**SOURCE DATA**:
● ● ● ● ● ● ●

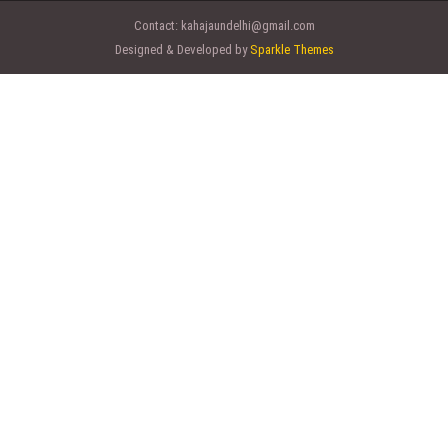
Contact:
kahajaundelhi@gmail.com
Designed & Developed by
Sparkle Themes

● ● ● ● ● ● ●

**YOUR TASK**: From the first line to the last, set down the data exactly, without the pictures.

**TASK RESPONSE**:
Contact:
kahajaundelhi@gmail.com
Designed & Developed by
Sparkle Themes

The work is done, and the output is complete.